[Opening LISTED ENTRIES section]

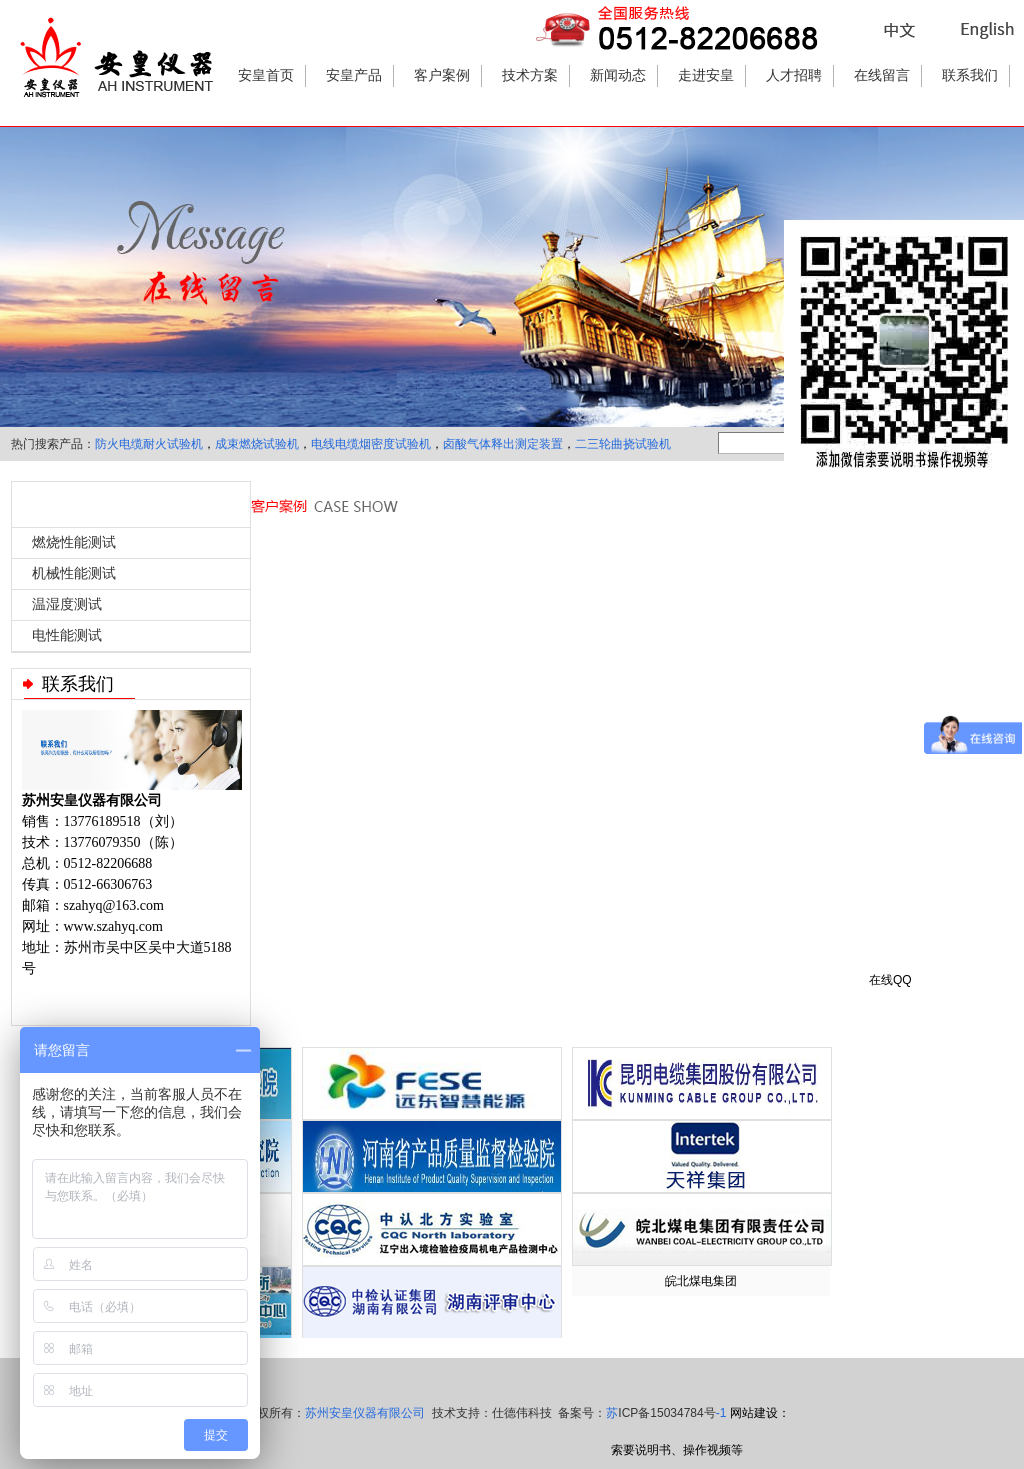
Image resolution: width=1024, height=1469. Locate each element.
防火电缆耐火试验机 (149, 444)
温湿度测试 (67, 604)
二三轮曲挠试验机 (623, 444)
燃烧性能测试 (74, 542)
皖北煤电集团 (701, 1281)
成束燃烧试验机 (257, 444)
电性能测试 (67, 635)
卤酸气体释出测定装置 (503, 444)
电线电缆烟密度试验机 (371, 444)
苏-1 (666, 1413)
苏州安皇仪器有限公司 (365, 1413)
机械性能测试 (74, 573)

[Closing LISTED ENTRIES section]

TASK GOAL:
Output the data exactly, pictures omitted.

EXPECTED ANSWER:
Image resolution: width=1024, height=1469. Locate each element.
防火电缆耐火试验机 (149, 444)
温湿度测试 (67, 604)
二三轮曲挠试验机 (623, 444)
燃烧性能测试 (74, 542)
皖北煤电集团 (701, 1281)
成束燃烧试验机 (257, 444)
电性能测试 (67, 635)
卤酸气体释出测定装置 (503, 444)
电线电缆烟密度试验机 (371, 444)
苏-1 (666, 1413)
苏州安皇仪器有限公司 (365, 1413)
机械性能测试 (74, 573)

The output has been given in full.